The Basel Committee on Banking Supervision (BCBS), the Bank for International Settlements’ Committee on Payments and Market Infrastructures (CPMI) and the International Organization of Securities Commissions (IOSCO) (the standard setters) today published the report Review of margining practices.

The report feeds into the Financial Stability Board’s work programme to enhance the resilience of the non-bank financial intermediation sector. It looks at margin calls during the high market volatility and “dash for cash” in March and April 2020. It also reviews margin practices transparency, predictability and volatility across various jurisdictions and markets, as well as market participants’ preparedness to meet margin calls.
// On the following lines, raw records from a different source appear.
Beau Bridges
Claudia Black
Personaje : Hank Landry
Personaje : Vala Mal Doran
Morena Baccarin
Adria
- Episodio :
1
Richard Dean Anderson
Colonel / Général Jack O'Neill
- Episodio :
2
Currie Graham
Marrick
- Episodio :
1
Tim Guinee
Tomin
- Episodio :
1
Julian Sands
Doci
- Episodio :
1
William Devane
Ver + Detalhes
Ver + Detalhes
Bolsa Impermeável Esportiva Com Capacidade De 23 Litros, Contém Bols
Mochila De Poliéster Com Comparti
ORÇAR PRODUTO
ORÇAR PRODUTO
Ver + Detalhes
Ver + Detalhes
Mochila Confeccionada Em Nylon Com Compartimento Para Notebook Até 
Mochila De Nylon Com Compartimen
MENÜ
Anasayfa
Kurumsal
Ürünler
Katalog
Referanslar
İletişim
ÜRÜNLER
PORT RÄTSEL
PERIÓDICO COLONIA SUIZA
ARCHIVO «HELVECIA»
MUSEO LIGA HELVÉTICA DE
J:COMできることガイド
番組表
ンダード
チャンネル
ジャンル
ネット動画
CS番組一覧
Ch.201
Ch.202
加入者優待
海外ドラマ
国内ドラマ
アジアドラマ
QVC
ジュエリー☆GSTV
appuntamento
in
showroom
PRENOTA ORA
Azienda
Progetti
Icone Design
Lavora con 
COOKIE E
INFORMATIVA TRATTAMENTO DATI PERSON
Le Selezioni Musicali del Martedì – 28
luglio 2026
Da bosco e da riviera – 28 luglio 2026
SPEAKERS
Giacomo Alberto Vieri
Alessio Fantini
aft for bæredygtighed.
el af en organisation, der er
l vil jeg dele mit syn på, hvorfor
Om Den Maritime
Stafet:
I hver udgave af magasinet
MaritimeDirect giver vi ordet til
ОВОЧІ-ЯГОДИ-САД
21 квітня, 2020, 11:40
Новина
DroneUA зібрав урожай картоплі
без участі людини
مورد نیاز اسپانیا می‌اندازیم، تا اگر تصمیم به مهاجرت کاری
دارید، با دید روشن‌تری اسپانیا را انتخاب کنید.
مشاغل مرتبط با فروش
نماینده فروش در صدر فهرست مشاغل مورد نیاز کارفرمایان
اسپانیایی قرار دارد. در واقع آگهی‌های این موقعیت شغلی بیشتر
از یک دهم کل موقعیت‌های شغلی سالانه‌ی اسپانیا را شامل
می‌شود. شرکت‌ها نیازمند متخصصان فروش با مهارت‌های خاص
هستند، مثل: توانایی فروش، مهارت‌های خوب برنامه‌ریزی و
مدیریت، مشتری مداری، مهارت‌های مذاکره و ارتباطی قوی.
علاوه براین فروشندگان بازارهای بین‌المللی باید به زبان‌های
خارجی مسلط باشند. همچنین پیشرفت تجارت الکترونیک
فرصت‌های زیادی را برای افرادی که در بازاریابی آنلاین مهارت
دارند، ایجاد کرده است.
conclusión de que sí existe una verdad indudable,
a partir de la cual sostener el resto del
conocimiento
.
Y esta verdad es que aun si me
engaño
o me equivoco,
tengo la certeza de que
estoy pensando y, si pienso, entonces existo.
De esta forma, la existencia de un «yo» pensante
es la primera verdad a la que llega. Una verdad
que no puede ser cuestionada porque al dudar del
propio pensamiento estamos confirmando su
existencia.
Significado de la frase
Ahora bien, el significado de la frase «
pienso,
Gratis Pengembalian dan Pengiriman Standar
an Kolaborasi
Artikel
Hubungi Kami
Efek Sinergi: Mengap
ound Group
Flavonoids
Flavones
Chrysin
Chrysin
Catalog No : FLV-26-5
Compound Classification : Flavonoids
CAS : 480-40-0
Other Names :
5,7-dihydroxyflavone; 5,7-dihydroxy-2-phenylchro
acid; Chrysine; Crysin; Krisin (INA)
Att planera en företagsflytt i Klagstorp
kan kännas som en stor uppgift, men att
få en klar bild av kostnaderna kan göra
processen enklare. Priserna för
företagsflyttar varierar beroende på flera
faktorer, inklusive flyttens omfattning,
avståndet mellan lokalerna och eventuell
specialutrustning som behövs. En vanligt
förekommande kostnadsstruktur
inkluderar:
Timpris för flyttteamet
The report builds on the consultative report Review of margining practices published in October 2021, which in particular was based on surveys of central counterparties (CCPs), clearing members and broker-dealers, clients (ie entities that participate in these markets through an intermediary) and regulatory authorities, and other data analyses. It takes into account the feedback received on the consultative report, including through a series of stakeholders outreach events, confirming that:

  • Variation margin calls in both centrally and non-centrally cleared markets in March were large, and significantly higher than in February 2020. The peak CCP variation margin call was $140 billion on 9 March 2020.
  • Initial margin requirements for centrally cleared markets increased by roughly $300 billion over March 2020, and varied substantially across, and within, asset classes.
  • Initial margin requirements on non-centrally cleared derivatives remained relatively stable during the stress period.

A summary of the feedback received has been published alongside the report.

On the back of the analysis, and taking into account feedback from industry, the report confirms six areas for further policy work on:

  • Increasing transparency in centrally cleared markets.
  • Enhancing the liquidity preparedness of market participants as well as liquidity disclosures.
  • Identifying data gaps in regulatory reporting.
  • Streamlining variation margin processes in centrally and non-centrally cleared markets.
  • Evaluating the responsiveness of centrally cleared initial margin models to market stresses, with a focus on impacts and implications for CCP resources and the wider financial system.
  • Evaluating the responsiveness of non-centrally cleared initial margin models to market stresses.

Margin is collateral and funds that are collected to protect against future or current risk exposures resulting from market price changes or in the event of a counterparty default.